The test method can correctly identify test items (both chemicals and mixtures) inducing serious eye damage as well as those not requiring classification for eye irritation or serious eye damage, as defined by the United Nations (UN) Globally Harmonized System of Classification and Labelling of Items (GHS) and EU Classification, Labelling and Packaging (CLP) of chemicals (Regulation (EC) No 1272/2008), and it was therefore endorsed as scientifically valid for both purposes. Test items inducing serious eye damage are classified as UN GHS and EU CLP Category 1. Items not classified for eye irritation or serious eye damage are defined as those that do not meet the requirements for classification as UN GHS/EU CLP Category 1 or 2 (2A or 2B), i.e. they are referred to as UN GHS/EU CLP No Category.

Method

The undiluted test item was applied for 10 minutes followed by an incubation period of 120 minutes. Negative and positive control items were tested concurrently. The two endpoints, decreased light transmission through the cornea (opacity) and increased passage of sodium fluorescein dye through the cornea (permeability) were combined in an empirically derived formula to generate an In Vitro Irritancy Score (IVIS). 

Data Interpretation

The test item is classified according to the prediction model as follows:

IVIS	UN GHS	EU CLP (Regulation (EC) No 1272/2008)
≤ 3	No Category	Not classified for irritation
>3; ≤ 55	No prediction can be made	No prediction can be made
> 55	Category 1	Category 1 H318: Causes serious eye damage

 

Results

The In Vitro irritancy scores are summarized as follows:

Treatment	In Vitro Irritancy Score
Test Item	0.4
Negative Control	2.4
Positive Control	59.8

 

Conclusion

No category. Not requiring classification to UN GHS or EU CLP.

Endpoint conclusion

Endpoint conclusion:

no adverse effect observed (not irritating)

Respiratory irritation

Endpoint conclusion

Endpoint conclusion:

no study available

Additional information

Justification for classification or non-classification

In the 1976 Levenstein study, Dihexyl fumarate was applied neat to abraded rabbit skin for 24 hr under occlusion which produced erythema lasting 24 hr.

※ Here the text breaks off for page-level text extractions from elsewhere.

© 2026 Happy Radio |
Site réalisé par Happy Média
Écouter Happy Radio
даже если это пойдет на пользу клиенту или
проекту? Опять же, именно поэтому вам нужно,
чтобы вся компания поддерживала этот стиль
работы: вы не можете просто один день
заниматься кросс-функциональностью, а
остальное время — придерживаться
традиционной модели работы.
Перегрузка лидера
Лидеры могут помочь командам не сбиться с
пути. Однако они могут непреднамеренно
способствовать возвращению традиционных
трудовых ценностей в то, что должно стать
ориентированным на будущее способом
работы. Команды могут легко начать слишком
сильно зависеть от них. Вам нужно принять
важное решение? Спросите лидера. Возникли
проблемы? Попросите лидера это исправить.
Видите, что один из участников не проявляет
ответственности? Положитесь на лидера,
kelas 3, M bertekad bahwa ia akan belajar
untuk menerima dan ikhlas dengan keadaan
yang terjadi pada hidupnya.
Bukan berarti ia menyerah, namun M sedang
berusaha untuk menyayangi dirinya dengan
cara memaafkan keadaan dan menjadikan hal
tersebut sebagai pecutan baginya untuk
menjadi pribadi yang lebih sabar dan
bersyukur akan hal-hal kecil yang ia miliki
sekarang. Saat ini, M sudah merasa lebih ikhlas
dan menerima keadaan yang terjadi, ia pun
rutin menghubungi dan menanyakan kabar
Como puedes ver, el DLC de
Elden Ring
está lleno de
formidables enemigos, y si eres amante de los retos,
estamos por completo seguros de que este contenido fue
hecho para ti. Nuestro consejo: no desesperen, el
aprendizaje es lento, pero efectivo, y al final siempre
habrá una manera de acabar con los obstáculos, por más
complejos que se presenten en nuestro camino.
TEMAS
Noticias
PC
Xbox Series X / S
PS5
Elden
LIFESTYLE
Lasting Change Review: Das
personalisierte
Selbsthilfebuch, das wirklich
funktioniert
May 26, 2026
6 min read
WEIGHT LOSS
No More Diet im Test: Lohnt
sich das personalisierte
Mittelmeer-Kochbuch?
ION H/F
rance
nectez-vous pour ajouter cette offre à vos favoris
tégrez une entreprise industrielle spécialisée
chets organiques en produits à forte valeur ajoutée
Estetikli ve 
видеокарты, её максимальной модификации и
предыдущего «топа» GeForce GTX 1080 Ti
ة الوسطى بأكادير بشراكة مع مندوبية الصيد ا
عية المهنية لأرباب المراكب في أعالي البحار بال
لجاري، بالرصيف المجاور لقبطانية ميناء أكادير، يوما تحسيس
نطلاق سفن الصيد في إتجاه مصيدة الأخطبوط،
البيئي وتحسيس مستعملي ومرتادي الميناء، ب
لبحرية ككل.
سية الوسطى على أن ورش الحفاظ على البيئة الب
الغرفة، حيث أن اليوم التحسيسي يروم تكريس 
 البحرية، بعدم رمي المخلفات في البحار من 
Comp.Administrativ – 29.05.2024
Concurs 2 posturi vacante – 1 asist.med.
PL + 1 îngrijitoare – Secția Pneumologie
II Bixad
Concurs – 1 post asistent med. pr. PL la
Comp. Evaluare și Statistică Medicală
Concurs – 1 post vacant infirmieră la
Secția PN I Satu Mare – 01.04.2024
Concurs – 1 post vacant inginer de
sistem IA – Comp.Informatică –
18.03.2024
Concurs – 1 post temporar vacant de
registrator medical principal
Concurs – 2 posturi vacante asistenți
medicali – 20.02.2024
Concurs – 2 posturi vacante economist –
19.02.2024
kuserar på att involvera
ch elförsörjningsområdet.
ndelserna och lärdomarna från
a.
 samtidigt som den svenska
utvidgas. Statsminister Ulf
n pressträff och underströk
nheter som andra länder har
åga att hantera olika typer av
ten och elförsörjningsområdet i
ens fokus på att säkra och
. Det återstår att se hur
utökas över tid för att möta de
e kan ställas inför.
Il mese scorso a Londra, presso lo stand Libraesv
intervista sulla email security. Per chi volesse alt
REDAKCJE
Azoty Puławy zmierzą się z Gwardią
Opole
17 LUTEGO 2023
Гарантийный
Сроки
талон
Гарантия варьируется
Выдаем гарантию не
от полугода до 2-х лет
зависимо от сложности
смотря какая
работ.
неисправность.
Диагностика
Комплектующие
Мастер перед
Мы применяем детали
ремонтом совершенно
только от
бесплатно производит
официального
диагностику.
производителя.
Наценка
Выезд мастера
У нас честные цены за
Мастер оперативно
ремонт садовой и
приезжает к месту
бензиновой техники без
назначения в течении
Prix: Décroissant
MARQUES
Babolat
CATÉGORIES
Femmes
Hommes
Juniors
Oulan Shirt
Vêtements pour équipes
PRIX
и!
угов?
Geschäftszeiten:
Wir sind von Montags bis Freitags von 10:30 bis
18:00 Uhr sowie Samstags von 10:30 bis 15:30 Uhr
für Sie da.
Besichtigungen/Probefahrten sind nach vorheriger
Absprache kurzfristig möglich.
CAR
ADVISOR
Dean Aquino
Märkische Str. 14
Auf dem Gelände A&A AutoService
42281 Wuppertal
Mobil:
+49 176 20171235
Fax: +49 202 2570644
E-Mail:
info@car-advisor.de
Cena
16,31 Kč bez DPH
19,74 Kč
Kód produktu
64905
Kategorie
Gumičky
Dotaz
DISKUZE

Furthermore, in the 1976 Epstein study, the compound was assessed in a human patch test. It produced no irritation after a 48-hr closed-patch test on human subjects at 4% in petrolatum.

As such it was determined that the substance should not be classified for skin irritation/corrosion.

In the Bovine Corneal Opacity and Permeability study,  the response to the test item was lower than the negative control, and therefore it was determined that the test item did not require classification in accordance with both UN GHS and EU CLP.